Work item
Reproduce verbatim the line containing "Contorno de cintura : 84-92 cm" and every line that follows it through the end of the entries below, omitting all pictures.

Records for the task
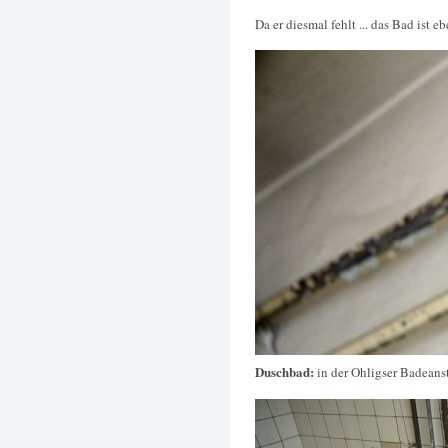
Da er diesmal fehlt ... das Bad ist 
Duschbad:
in der Ohligser Badeanst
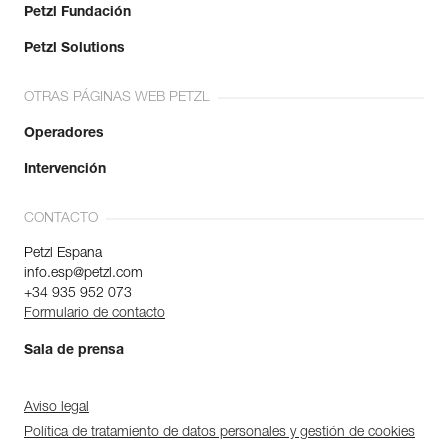
Colores : CORAL SAND
Petzl Fundación
Talla : L
Contorno de cintura : 84-92 cm
Petzl Solutions
Contorno de muslo : 57-62 cm
Peso : 430 g
OTRAS PÁGINAS WEB PETZL
Garantía : 3 Años
Pack : 1
Operadores
Referencia : C052BB09
Intervención
Colores : CORAL SAND
Talla : XL
Contorno de cintura : 92-100 cm
CONTACTO
Contorno de muslo : 57-62 cm
Peso : 460 g
Petzl Espana
Garantía : 3 Años
info.esp@petzl.com
Pack : 1
+34 935 952 073
Formulario de contacto
Sala de prensa
Aviso legal
Política de tratamiento de datos personales y gestión de cookies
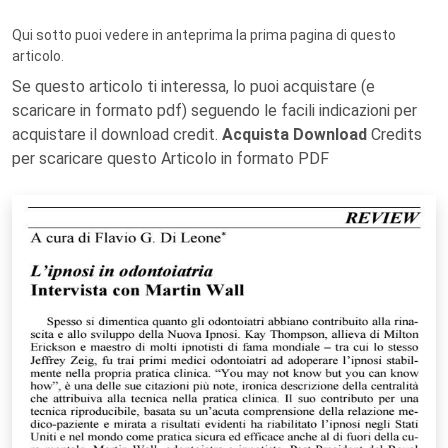
Qui sotto puoi vedere in anteprima la prima pagina di questo
articolo.
Se questo articolo ti interessa, lo puoi acquistare (e
scaricare in formato pdf) seguendo le facili indicazioni per
acquistare il download credit.
Acquista Download
Credits
per scaricare questo Articolo in formato PDF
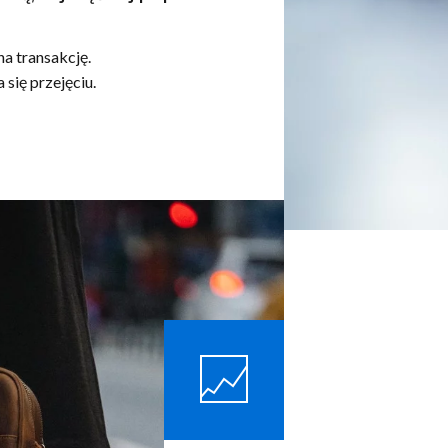
na transakcję.
się przejęciu.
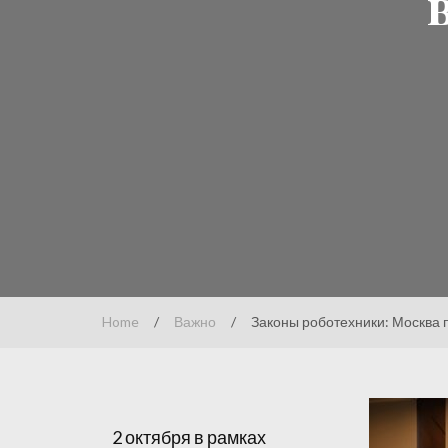
Home
/
Важно
/
Законы роботехники: Москва 
2 октября в рамках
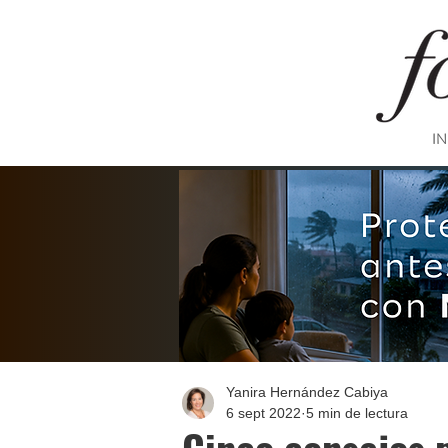
IN
Yanira Hernández Cabiya
6 sept 2022
5 min de lectura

Reply
Contorno de cintura : 84-92 cm
Petzl Solutions
Contorno de muslo : 57-62 cm
Peso : 430 g
OTRAS PÁGINAS WEB PETZL
Garantía : 3 Años
Pack : 1
Operadores
Referencia : C052BB09
Intervención
Colores : CORAL SAND
Talla : XL
Contorno de cintura : 92-100 cm
CONTACTO
Contorno de muslo : 57-62 cm
Peso : 460 g
Petzl Espana
Garantía : 3 Años
info.esp@petzl.com
Pack : 1
+34 935 952 073
Formulario de contacto
Sala de prensa
Aviso legal
Política de tratamiento de datos personales y gestión de cookies
Qui sotto puoi vedere in anteprima la prima pagina di questo
articolo.
Se questo articolo ti interessa, lo puoi acquistare (e
scaricare in formato pdf) seguendo le facili indicazioni per
acquistare il download credit.
Acquista Download
Credits
per scaricare questo Articolo in formato PDF
na transakcję.
się przejęciu.
Home
/
Важно
/
Законы роботехники: Москва 
2 октября в рамках
IN
Yanira Hernández Cabiya
6 sept 2022
5 min de lectura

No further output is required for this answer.